The typical default for anyone who doesn’t retain this skill set is the layback. Laybacking is only applicable in corner or offset cracks. It is simply done by grabbing the outside edge of the crack and putting your feet on the wall in front of you. Using opposing pressure, you simply walk your feet up the wall and move your hands up the crack. It’s an easy technique and it allows the climber to move quite quickly. The downside is that it’s difficult to place gear while laybacking. You can’t see into the crack to check what size cam you need nor can you ensure that the cam you placed will hold. Laybacking is also quite strenuous; it’s dangerously easy to just layback high above your last piece of protection, only to find yourself super pumped and in a bad spot to place any more gear.
There are two types of laybacks. The “Euro-layback” and the “Amero-layback”. These aren’t “official” terms by any means, but regardless, the Euro-layback is pretty much what I described above. Hands simply gripping the outside edge of the crack, feet flat on the wall, level with or slightly lower than your hands, and keeping your butt low. Many crack climbing connoisseurs consider this bad style and try to avoid it at all costs.
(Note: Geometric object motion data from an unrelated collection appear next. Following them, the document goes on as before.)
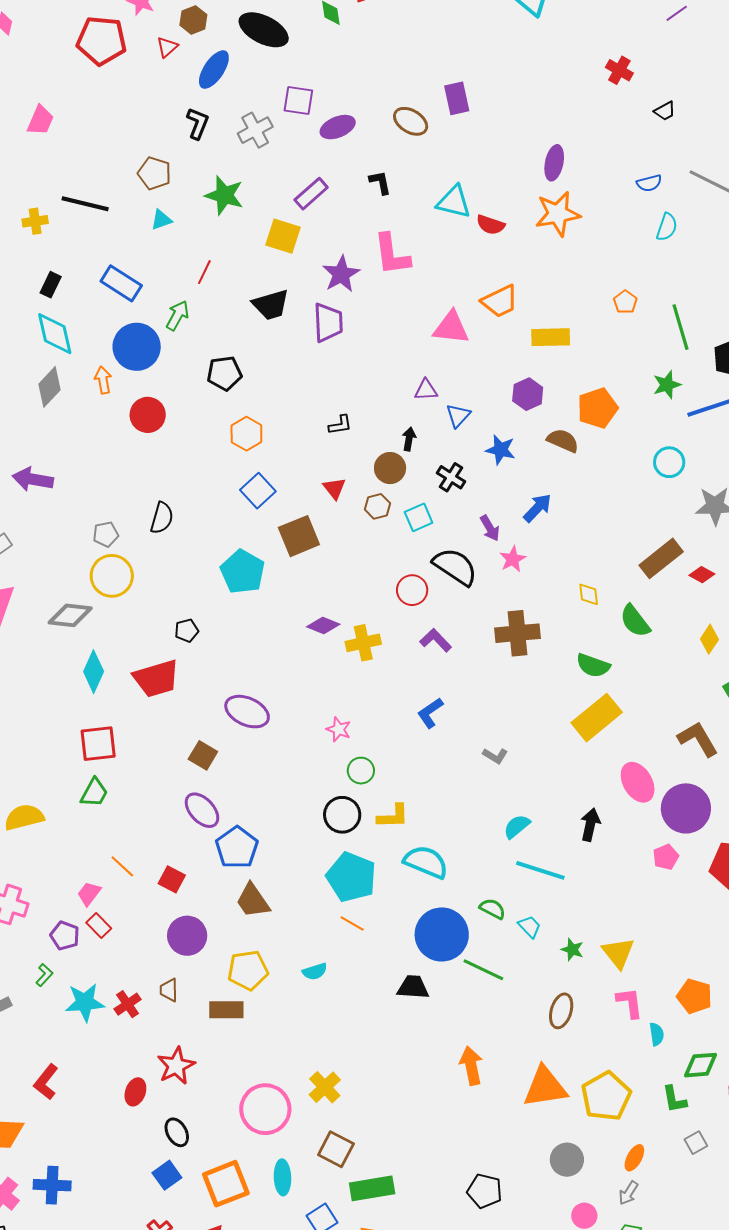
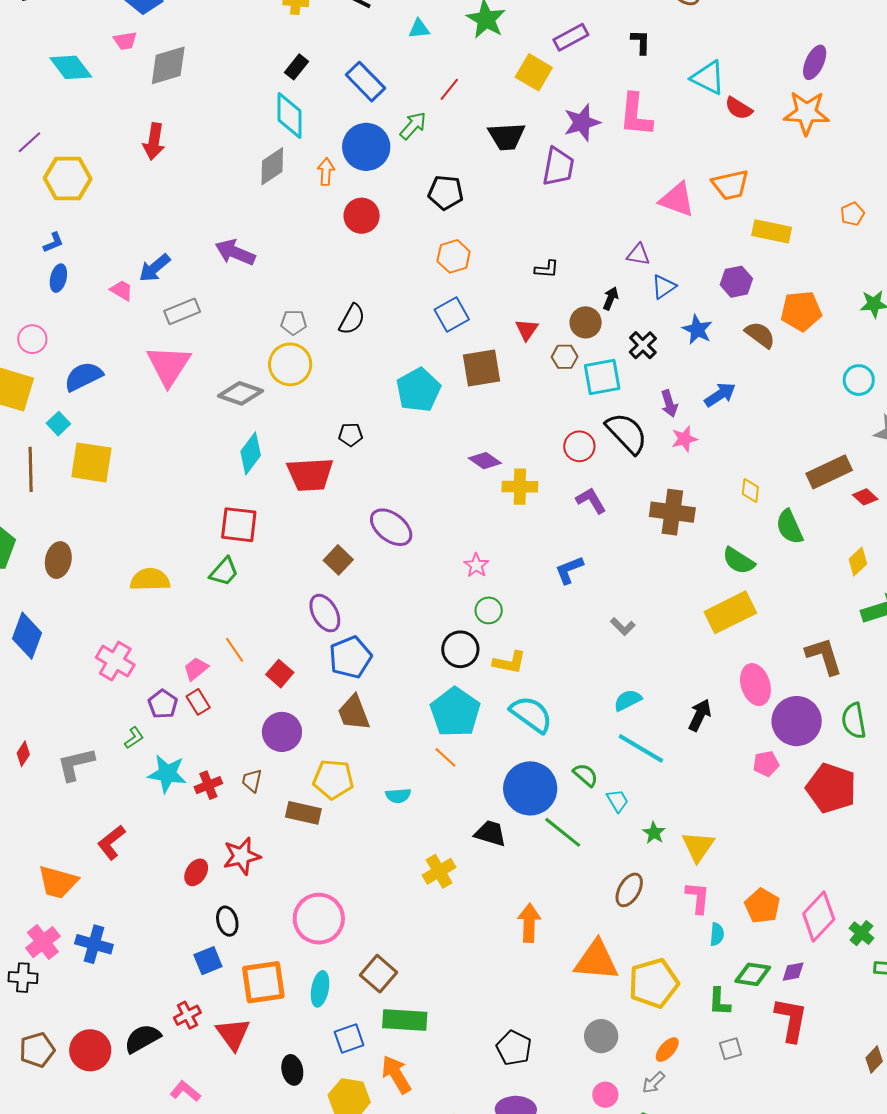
cyan square: (419, 517) -> (602, 377), size x1.4
yellow cross: (325, 1087) -> (439, 871), moved

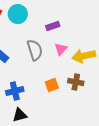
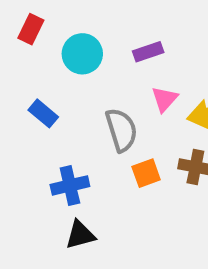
cyan circle: (18, 14) -> (82, 54), moved
gray semicircle: (35, 50) -> (121, 130), moved

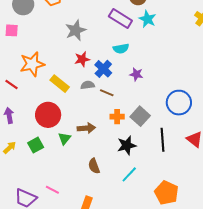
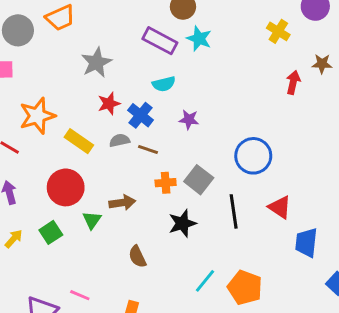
cyan line: (129, 174) -> (205, 281), moved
The Amero-layback is similar, but instead you use your top hand and bottom foot to jam in the crack, keeping your body in a more vertical position. This conserves a lot of energy, as well as making it much easier to place gear. The only catch is that you need to know how to jam.
Now the term “Euro-layback” isn’t meant to be hurtful towards our European friends, it just got its name because many visiting Europeans, having never touched cracks like these, tend to revert to the Euro-layback. Many of these climbers are extremely strong sport climbers and have been crushing 8a in Catalonia all summer, so they actually have the strength and endurance to pull it off.
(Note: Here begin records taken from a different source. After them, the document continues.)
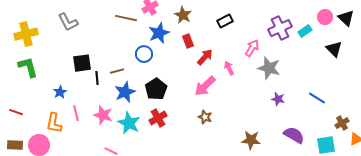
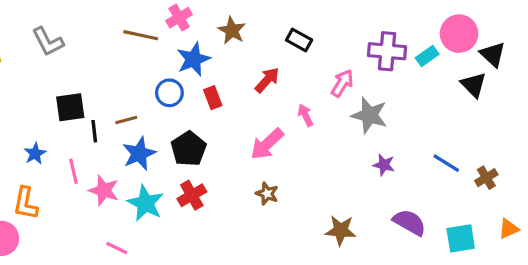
pink circle: (325, 17) -> (459, 34), size x1.5
black triangle: (346, 18) -> (493, 54), moved
black rectangle: (225, 21) -> (299, 40), turned 56
purple cross: (280, 28) -> (387, 51), turned 30
red rectangle: (188, 41) -> (213, 98), moved
red arrow: (205, 57) -> (267, 80), moved
pink line: (76, 113) -> (73, 171), moved
brown cross: (342, 123) -> (486, 178), moved

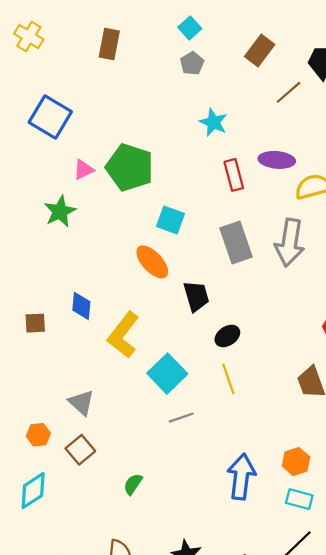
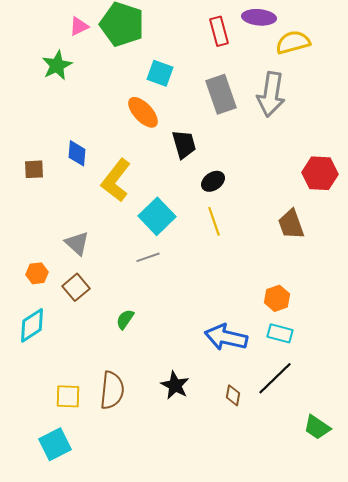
gray line: (181, 418) -> (148, 257), moved
blue arrow: (241, 477) -> (226, 337), moved, turned -84

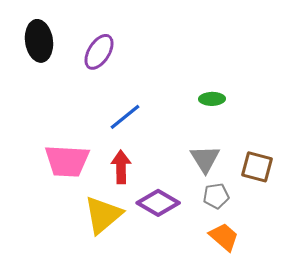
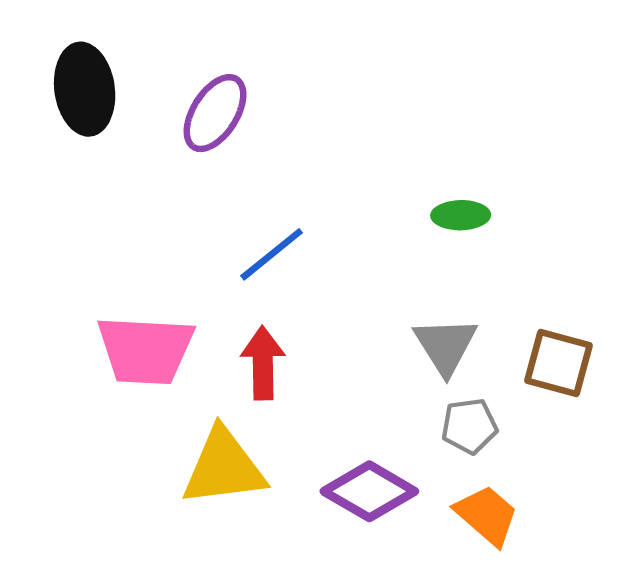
purple diamond: (158, 203) -> (369, 491), moved
yellow triangle: (103, 215) -> (224, 467), turned 33

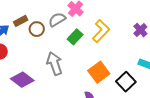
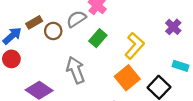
yellow L-shape: (101, 31) -> (134, 46), moved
On this day in particular I was climbing at the “Battle of the Bulge” wall. I decided to attempt an onsight of the wall’s namesake, Battle of the Bulge, 5.11. Flowing up the thin hands and rings corner, I was feeling good. I jammed with both hands and feet all the way to the black Metolius-sized undercling of the namesake bulge I had to battle. As I was pulling through the bulge, my foot slipped and I fell. Hmm, probably should have warmed up first. Ah well; it’s hard to be mad in a place this beautiful.
My partner climbed next and cleaned the route. In the meantime, a group of Europeans had geared up at the base of the climb to give it a go once we were done. My partner rappelled down and we discussed the route; how jamming it straight in felt pretty good, and that he had generally laybacked it in the past- not the Euro-layback though, the Amero. This statement earned a curious look from the waiting Europeans. My partner then proceeded to awkwardly explain the difference between the two styles. His explanation was greeted with silence and it was all a bit uncomfortable. I couldn’t tell if they just didn’t speak English or if they were insulted that we considered the so-labeled “Euro-layback” bad style. Without further ado, we grabbed our packs and moved on to the next climb.
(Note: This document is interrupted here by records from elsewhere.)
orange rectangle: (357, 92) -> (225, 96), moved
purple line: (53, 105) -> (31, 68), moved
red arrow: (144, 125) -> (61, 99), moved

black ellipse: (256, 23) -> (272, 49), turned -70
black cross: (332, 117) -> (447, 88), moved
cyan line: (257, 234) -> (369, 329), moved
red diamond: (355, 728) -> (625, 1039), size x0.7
The following day, we made our way to Broken Tooth, my personal favorite wall in the Creek. After a warm up on Rock Lobster, I once again headed over to the wall’s namesake. Broken Tooth, 5.12-. Despite the fact that I usually blow it 10 feet from the chains, this is still one of my favorite routes in the creek; I really like three-part climbs, and Broken Tooth is just that. It starts with a thin hands v-slot to a rest before wrestling with the broken tooth boulder problem; it then finishes with a long, sustained offset off-fingers crack.
As usual, I fell 10 feet from the chains. Slightly disappointed, but still smiling, I moved onto Unbelievable just around the corner. A short time later, I walked back past Broken Tooth to find the same group of Europeans from the previous day at the base of the route. One of them had wrestled through the boulder problem and proceeded to cruise up the offset splitter in full-on Euro-layback mode.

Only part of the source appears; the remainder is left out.